One should always be cautious when the British latch on to an unknown American group and begin to venerate them like there's no tomorrow. On past occasions this type of overhyping has materialised in artists like Lana Del Rey and the Kings of Leon, big acts over here but rather less celebrated in their native country, with Americans viewing them more by way of suspicion than admiration. Of course, sometimes American groups that primarily court attention here in Europe can go on to have very successful homeland careers, a case example being the Backstreet Boys.
In keeping with the British tradition of overhyping American groups the Americans couldn't give a hoot about, Los Angeles band Haim are all over UK radio and music journals right now. The group is comprised of three sisters and a drummer called Dash Hutton. Although Haim's sound is redolent of '80s pop, the band's name is not a knowing homage to that period's tragic teen movie star Corey Haim and is in fact a clever moniker of sisters' Danielle Haim (vocals, lead guitar), Alana Haim (vocals, rhythm guitar, keyboards, percussion) and Este Haim's (vocals, bass) actual surname.

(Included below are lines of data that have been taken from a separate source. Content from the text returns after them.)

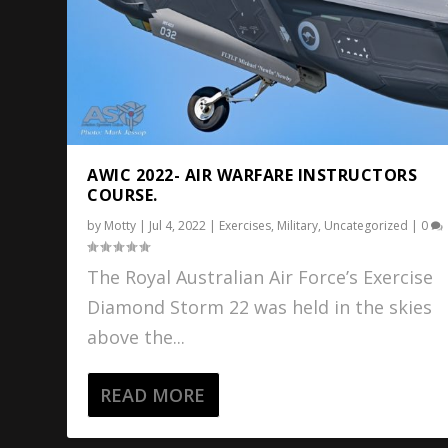
AWIC 2022- AIR WARFARE INSTRUCTORS
COURSE.
by
Motty
|
Jul 4, 2022
|
Exercises
,
Military
,
Uncategorized
|
0
The Royal Australian Air Force’s Exercise
Diamond Storm 22 was held in the skies
above the...
READ MORE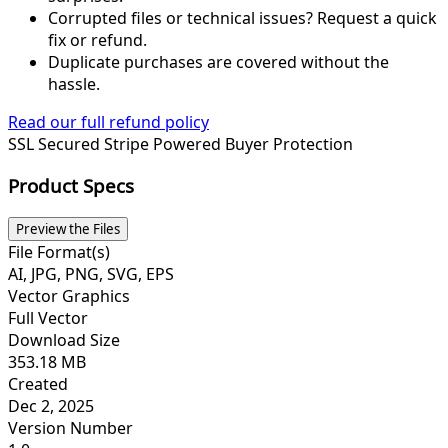
Corrupted files or technical issues? Request a quick
fix or refund.
Duplicate purchases are covered without the
hassle.
Read our full refund policy
SSL Secured
Stripe Powered
Buyer Protection
Product Specs
Preview the Files
File Format(s)
AI, JPG, PNG, SVG, EPS
Vector Graphics
Full Vector
Download Size
353.18 MB
Created
Dec 2, 2025
Version Number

The Haim girls are getting a lot of UK loving right now and their debut single Forever is on commercial radio playlists nationwide. Their sound is old-school Americana, but the music takes liberal inspiration from '90s R&B, with the girls citing Aaliyah, En Vogue and Brandy/ Monica as key inspirations.
So are these Californian Jewish princesses rightly being praised as Christ's second coming, or are the British making a big deal out of nothing?